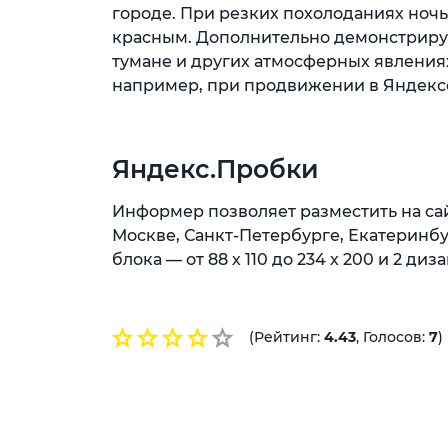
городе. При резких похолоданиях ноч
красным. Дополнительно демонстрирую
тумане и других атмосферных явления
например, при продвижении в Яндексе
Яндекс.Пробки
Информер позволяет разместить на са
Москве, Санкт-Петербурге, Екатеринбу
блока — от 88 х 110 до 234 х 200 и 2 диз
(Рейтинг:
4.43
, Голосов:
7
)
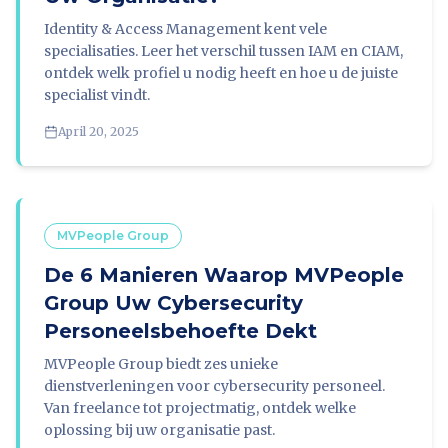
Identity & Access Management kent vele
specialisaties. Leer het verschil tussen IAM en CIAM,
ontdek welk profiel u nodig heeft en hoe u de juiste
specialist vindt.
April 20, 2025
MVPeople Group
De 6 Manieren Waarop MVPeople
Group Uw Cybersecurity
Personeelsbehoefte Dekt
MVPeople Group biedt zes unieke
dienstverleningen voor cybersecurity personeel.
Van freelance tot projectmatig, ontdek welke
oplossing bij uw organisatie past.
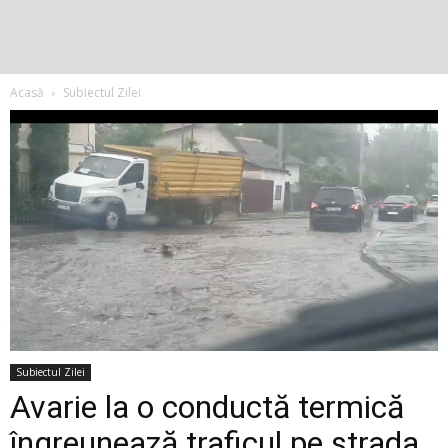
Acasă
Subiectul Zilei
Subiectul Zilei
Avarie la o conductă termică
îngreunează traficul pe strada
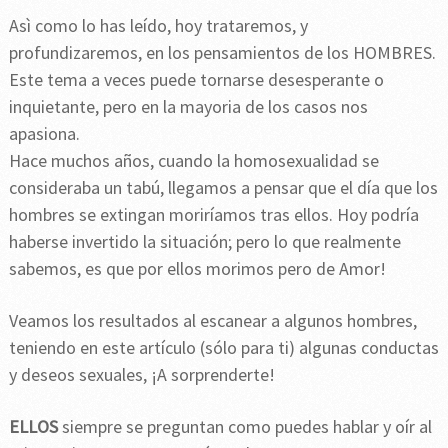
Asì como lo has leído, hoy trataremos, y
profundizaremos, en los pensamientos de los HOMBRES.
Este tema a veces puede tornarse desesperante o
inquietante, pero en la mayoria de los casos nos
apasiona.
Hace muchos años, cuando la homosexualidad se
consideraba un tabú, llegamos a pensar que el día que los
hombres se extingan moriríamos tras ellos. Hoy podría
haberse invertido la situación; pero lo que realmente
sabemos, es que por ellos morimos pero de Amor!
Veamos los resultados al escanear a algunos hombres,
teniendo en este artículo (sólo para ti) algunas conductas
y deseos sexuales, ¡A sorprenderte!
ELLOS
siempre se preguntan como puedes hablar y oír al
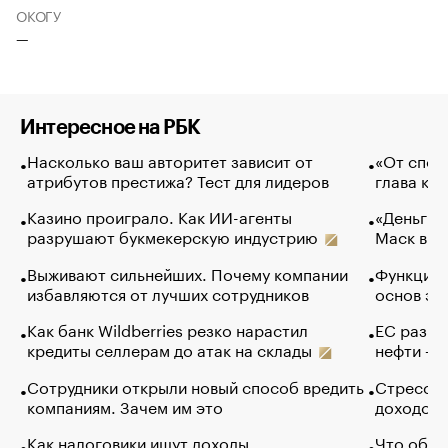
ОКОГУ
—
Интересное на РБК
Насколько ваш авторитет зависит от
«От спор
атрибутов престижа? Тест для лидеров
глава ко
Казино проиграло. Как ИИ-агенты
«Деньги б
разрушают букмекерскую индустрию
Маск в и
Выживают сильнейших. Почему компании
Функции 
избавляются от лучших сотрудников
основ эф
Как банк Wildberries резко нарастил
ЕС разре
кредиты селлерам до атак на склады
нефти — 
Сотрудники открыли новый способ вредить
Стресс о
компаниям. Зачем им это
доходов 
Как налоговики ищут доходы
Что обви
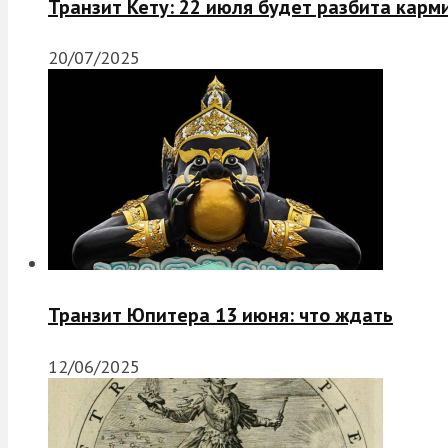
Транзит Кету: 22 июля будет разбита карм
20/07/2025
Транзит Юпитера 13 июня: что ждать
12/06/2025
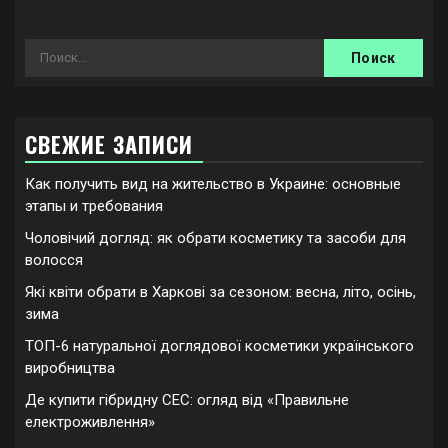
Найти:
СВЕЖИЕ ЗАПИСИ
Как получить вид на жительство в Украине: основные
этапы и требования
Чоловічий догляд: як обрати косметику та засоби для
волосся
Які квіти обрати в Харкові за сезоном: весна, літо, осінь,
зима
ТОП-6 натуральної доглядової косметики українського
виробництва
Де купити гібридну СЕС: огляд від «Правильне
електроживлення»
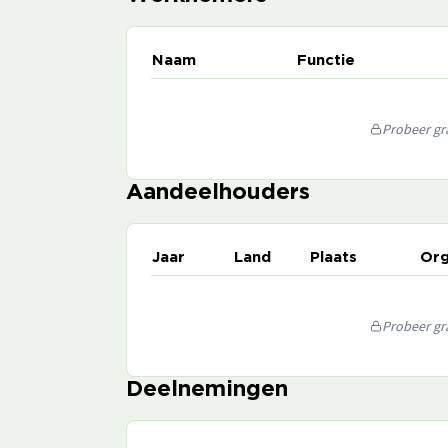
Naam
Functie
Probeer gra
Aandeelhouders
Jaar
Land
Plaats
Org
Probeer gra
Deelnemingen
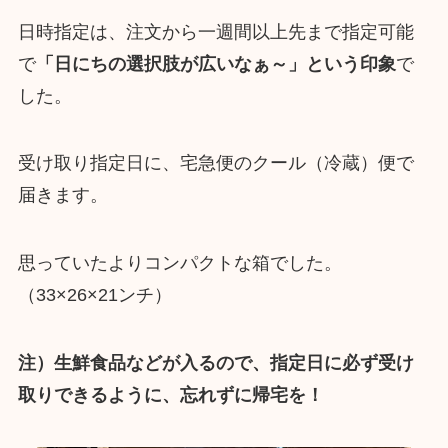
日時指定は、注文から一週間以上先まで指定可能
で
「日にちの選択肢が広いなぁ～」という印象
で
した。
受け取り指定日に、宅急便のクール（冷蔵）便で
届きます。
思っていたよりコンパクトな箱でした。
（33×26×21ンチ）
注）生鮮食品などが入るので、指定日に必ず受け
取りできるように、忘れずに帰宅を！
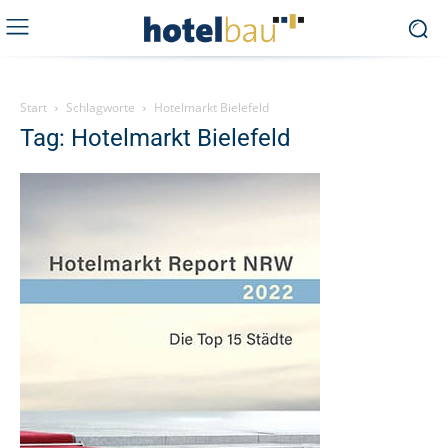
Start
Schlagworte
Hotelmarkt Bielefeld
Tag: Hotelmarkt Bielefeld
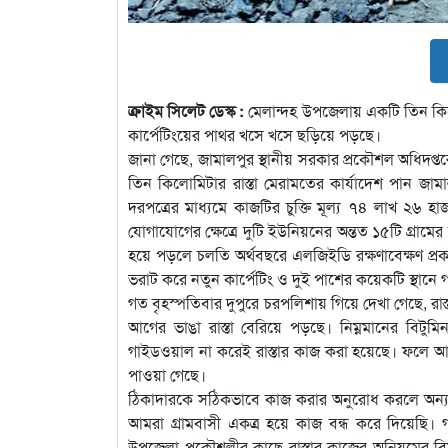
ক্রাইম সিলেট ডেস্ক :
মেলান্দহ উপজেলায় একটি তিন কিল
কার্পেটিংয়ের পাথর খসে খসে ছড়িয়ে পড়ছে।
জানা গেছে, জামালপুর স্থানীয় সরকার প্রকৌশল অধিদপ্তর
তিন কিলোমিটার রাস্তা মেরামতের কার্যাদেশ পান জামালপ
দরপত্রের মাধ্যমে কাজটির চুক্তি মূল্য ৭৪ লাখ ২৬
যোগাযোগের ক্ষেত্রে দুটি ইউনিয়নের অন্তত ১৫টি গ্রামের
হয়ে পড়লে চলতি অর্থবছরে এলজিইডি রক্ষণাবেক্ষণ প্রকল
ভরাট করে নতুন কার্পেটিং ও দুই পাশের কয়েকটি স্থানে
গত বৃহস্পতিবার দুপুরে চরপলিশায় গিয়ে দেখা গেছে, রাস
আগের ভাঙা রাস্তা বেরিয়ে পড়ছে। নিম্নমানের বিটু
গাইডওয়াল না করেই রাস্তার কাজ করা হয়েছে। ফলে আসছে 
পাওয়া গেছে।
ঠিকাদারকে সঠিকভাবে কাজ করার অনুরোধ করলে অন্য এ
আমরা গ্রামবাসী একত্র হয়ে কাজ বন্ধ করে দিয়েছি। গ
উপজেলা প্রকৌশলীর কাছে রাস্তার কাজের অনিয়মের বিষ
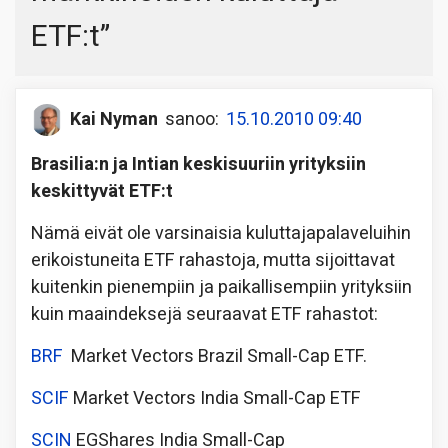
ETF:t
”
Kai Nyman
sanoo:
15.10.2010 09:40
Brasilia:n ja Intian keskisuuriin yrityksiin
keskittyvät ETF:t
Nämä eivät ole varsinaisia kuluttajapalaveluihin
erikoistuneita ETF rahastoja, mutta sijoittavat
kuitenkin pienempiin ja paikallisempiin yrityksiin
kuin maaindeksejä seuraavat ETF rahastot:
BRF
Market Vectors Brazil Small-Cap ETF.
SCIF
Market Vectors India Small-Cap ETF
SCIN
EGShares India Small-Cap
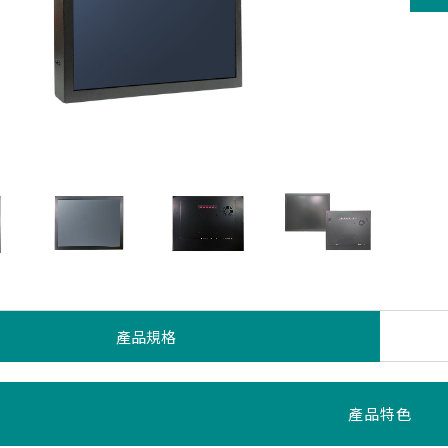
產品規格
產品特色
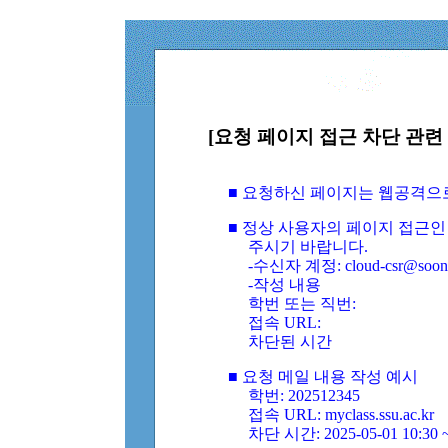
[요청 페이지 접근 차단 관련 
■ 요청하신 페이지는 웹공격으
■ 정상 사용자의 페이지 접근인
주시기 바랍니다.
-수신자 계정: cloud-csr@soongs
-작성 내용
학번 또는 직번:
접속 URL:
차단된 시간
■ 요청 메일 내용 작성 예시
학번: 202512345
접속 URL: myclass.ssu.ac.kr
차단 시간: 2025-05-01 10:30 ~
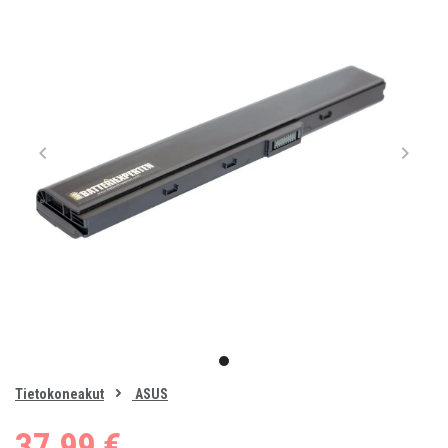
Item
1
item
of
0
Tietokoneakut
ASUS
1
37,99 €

* _TASK REQUIREMENTS_
Leave out the pictures and reproduce the rest of the records exactly.

* _SOLUTION TO THIS EXERCISE_
городе. При резких похолоданиях ноч
красным. Дополнительно демонстрирую
тумане и других атмосферных явления
например, при продвижении в Яндексе
Яндекс.Пробки
Информер позволяет разместить на са
Москве, Санкт-Петербурге, Екатеринбу
блока — от 88 х 110 до 234 х 200 и 2 диз
(Рейтинг:
4.43
, Голосов:
7
)
Identity & Access Management kent vele
specialisaties. Leer het verschil tussen IAM en CIAM,
ontdek welk profiel u nodig heeft en hoe u de juiste
specialist vindt.
April 20, 2025
MVPeople Group
De 6 Manieren Waarop MVPeople
Group Uw Cybersecurity
Personeelsbehoefte Dekt
MVPeople Group biedt zes unieke
dienstverleningen voor cybersecurity personeel.
Van freelance tot projectmatig, ontdek welke
oplossing bij uw organisatie past.
Acasă
Subiectul Zilei
Subiectul Zilei
Avarie la o conductă termică
îngreunează traficul pe strada
Asì como lo has leído, hoy trataremos, y
profundizaremos, en los pensamientos de los HOMBRES.
Este tema a veces puede tornarse desesperante o
inquietante, pero en la mayoria de los casos nos
apasiona.
Hace muchos años, cuando la homosexualidad se
consideraba un tabú, llegamos a pensar que el día que los
hombres se extingan moriríamos tras ellos. Hoy podría
haberse invertido la situación; pero lo que realmente
sabemos, es que por ellos morimos pero de Amor!
Veamos los resultados al escanear a algunos hombres,
teniendo en este artículo (sólo para ti) algunas conductas
y deseos sexuales, ¡A sorprenderte!
ELLOS
siempre se preguntan como puedes hablar y oír al
ОКОГУ
—
Интересное на РБК
Насколько ваш авторитет зависит от
«От спор
атрибутов престижа? Тест для лидеров
глава ко
Казино проиграло. Как ИИ-агенты
«Деньги б
разрушают букмекерскую индустрию
Маск в и
Выживают сильнейших. Почему компании
Функции 
избавляются от лучших сотрудников
основ эф
Как банк Wildberries резко нарастил
ЕС разре
кредиты селлерам до атак на склады
нефти — 
Сотрудники открыли новый способ вредить
Стресс о
компаниям. Зачем им это
доходов 
Как налоговики ищут доходы
Что обви
Транзит Кету: 22 июля будет разбита карм
20/07/2025
Транзит Юпитера 13 июня: что ждать
12/06/2025
Найти:
СВЕЖИЕ ЗАПИСИ
Как получить вид на жительство в Украине: основные
этапы и требования
Чоловічий догляд: як обрати косметику та засоби для
волосся
Які квіти обрати в Харкові за сезоном: весна, літо, осінь,
зима
ТОП-6 натуральної доглядової косметики українського
виробництва
Де купити гібридну СЕС: огляд від «Правильне
електроживлення»
Naam
Functie
Probeer gra
Aandeelhouders
Jaar
Land
Plaats
Org
Probeer gra
Deelnemingen
日時指定は、注文から一週間以上先まで指定可能
で
「日にちの選択肢が広いなぁ～」という印象
で
した。
受け取り指定日に、宅急便のクール（冷蔵）便で
届きます。
思っていたよりコンパクトな箱でした。
（33×26×21ンチ）
注）生鮮食品などが入るので、指定日に必ず受け
取りできるように、忘れずに帰宅を！
Start
Schlagworte
Hotelmarkt Bielefeld
Tag: Hotelmarkt Bielefeld
ক্রাইম সিলেট ডেস্ক :
মেলান্দহ উপজেলায় একটি তিন কিল
কার্পেটিংয়ের পাথর খসে খসে ছড়িয়ে পড়ছে।
জানা গেছে, জামালপুর স্থানীয় সরকার প্রকৌশল অধিদপ্তর
তিন কিলোমিটার রাস্তা মেরামতের কার্যাদেশ পান জামালপ
দরপত্রের মাধ্যমে কাজটির চুক্তি মূল্য ৭৪ লাখ ২৬
যোগাযোগের ক্ষেত্রে দুটি ইউনিয়নের অন্তত ১৫টি গ্রামের
হয়ে পড়লে চলতি অর্থবছরে এলজিইডি রক্ষণাবেক্ষণ প্রকল
ভরাট করে নতুন কার্পেটিং ও দুই পাশের কয়েকটি স্থানে
গত বৃহস্পতিবার দুপুরে চরপলিশায় গিয়ে দেখা গেছে, রাস
আগের ভাঙা রাস্তা বেরিয়ে পড়ছে। নিম্নমানের বিটু
গাইডওয়াল না করেই রাস্তার কাজ করা হয়েছে। ফলে আসছে 
পাওয়া গেছে।
ঠিকাদারকে সঠিকভাবে কাজ করার অনুরোধ করলে অন্য এ
আমরা গ্রামবাসী একত্র হয়ে কাজ বন্ধ করে দিয়েছি। গ
উপজেলা প্রকৌশলীর কাছে রাস্তার কাজের অনিয়মের বিষ
ETF:t
”
Kai Nyman
sanoo:
15.10.2010 09:40
Brasilia:n ja Intian keskisuuriin yrityksiin
keskittyvät ETF:t
Nämä eivät ole varsinaisia kuluttajapalaveluihin
erikoistuneita ETF rahastoja, mutta sijoittavat
kuitenkin pienempiin ja paikallisempiin yrityksiin
kuin maaindeksejä seuraavat ETF rahastot:
BRF
Market Vectors Brazil Small-Cap ETF.
SCIF
Market Vectors India Small-Cap ETF
SCIN
EGShares India Small-Cap
產品規格
產品特色
[요청 페이지 접근 차단 관련 
■ 요청하신 페이지는 웹공격으
■ 정상 사용자의 페이지 접근인
주시기 바랍니다.
-수신자 계정: cloud-csr@soongs
-작성 내용
학번 또는 직번:
접속 URL:
차단된 시간
■ 요청 메일 내용 작성 예시
학번: 202512345
접속 URL: myclass.ssu.ac.kr
차단 시간: 2025-05-01 10:30 ~
Item
1
item
of
0
Tietokoneakut
ASUS
1
37,99 €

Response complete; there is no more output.